Task instructions:
Your task is to transcribe all the entries exactly, excluding pictures.

Provided records:

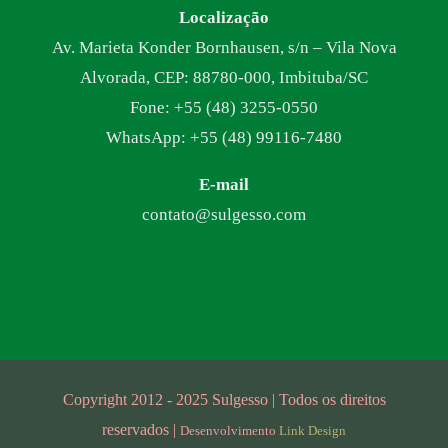
Localização
Av. Marieta Konder Bornhausen, s/n – Vila Nova
Alvorada, CEP: 88780-000, Imbituba/SC
Fone: +55 (48) 3255-0550
WhatsApp: +55 (48) 99116-7480
E-mail
contato@sulgesso.com
Copyright 2012 - 2025 Sulgesso | Todos os direitos
reservados |
Desenvolvimento
Link Design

Response to the task:
Localização
Av. Marieta Konder Bornhausen, s/n – Vila Nova
Alvorada, CEP: 88780-000, Imbituba/SC
Fone: +55 (48) 3255-0550
WhatsApp: +55 (48) 99116-7480
E-mail
contato@sulgesso.com
Copyright 2012 - 2025 Sulgesso | Todos os direitos
reservados |
Desenvolvimento
Link Design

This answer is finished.